Inflation is known as "the thief that robs us all," as it reduces purchasing power no matter who you are. If a company's dividend "increases" are lagging inflation, then they are increases in name only, as your supposedly growing income stream buys less and less each year.
This is why I always compare an income stock's track record of increases against the inflation rate. And when it comes to these two "Dividend Kings," only one of these stocks has been keeping ahead of inflation lately.

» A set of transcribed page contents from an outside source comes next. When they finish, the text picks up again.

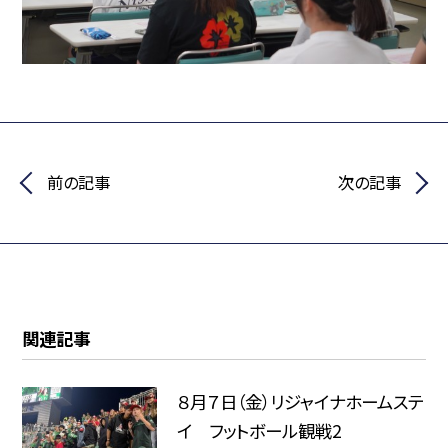
前の記事
次の記事
関連記事
８月７日（金）リジャイナホームステ
イ フットボール観戦2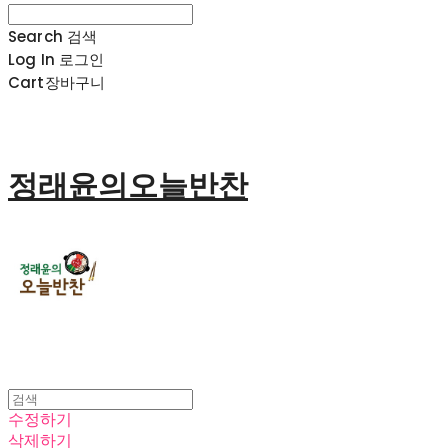
Search
검색
Log In
로그인
Cart
장바구니
정래윤의오늘반찬
수정하기
삭제하기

Since 2020, inflation has come in at about 25%. Over those five years, Coca-Cola's dividend has gone from $0.41/share to $0.51/share, a 24.4% increase that slightly lags the inflation rate. That's not devastating, and the race between Coca-Cola's dividend growth and inflation was a photo finish. Still, it's not what income investors were hoping for.

NASDAQ: PEP
Key Data Points
On the other hand, PepsiCo's dividend increased in that time frame from $0.955/share to $1.423/share. That 49% increase is almost double the rate of inflation. Of course, past performance doesn't reliably indicate future results. So, might Coca-Cola's dividend make a comeback?

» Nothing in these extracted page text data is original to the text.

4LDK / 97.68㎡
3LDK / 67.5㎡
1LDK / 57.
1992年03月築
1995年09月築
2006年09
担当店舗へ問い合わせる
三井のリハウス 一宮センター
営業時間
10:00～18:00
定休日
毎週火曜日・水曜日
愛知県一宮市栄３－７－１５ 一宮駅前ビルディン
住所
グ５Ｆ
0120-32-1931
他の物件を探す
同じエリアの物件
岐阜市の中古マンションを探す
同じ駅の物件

Why PepsiCo's dividend has far more room to run
At first glance, there's a major asterisk around PepsiCo's dividend. Its payout ratio, the percentage of net income going toward sustaining the dividend, is a whopping 105%. That means it would have to take on more debt, or sell off assets, to maintain payouts at this current level of earnings.
However, earnings can be significantly impacted by acquisitions, such as PepsiCo's $2 billion purchase of the prebiotic soda Brand Poppi last May. So a better indicator of the sustainability of its dividend is to compare the amount of dividends paid against cash flow from operating activities.
Cash flow from operating activities is the cash a company generates from selling goods and services minus the payments made to suppliers and vendors, salaries, and interest and income tax payments. After a company keeps the lights on, it's the money remaining to pay for dividends, share buybacks, or acquisitions.
In PepsiCo's case, it generated $5.47 billion in cash flow from operating activities in the first nine months of 2025, compared to $3.65 billion for Coca-Cola.

NYSE: KO
Key Data Points
Next quarter, PepsiCo will pay out $1.95 billion in dividends, compared to $2.19 billion paid out by Coca-Cola for the quarter. PepsiCo is therefore devoting just 36% of cash flow from net operating activities to cover its dividend, compared to 60% for Coca-Cola. That's an almost two-to-one difference, and it goes a long way toward explaining why PepsiCo's dividend growth has been much more robust in recent years.
For now, PepsiCo pays a yield of 3.9% compared to 2.9% for Coca-Cola. For investors who act today, I would expect the gap in yield on cost to grow over time, as PepsiCo grows its dividend at a faster clip. While both stocks are solid income plays that offer yields well above the S&P 500 average, PepsiCo is clearly the better play, both for its superior yield and prospects for faster dividend growth in the years ahead.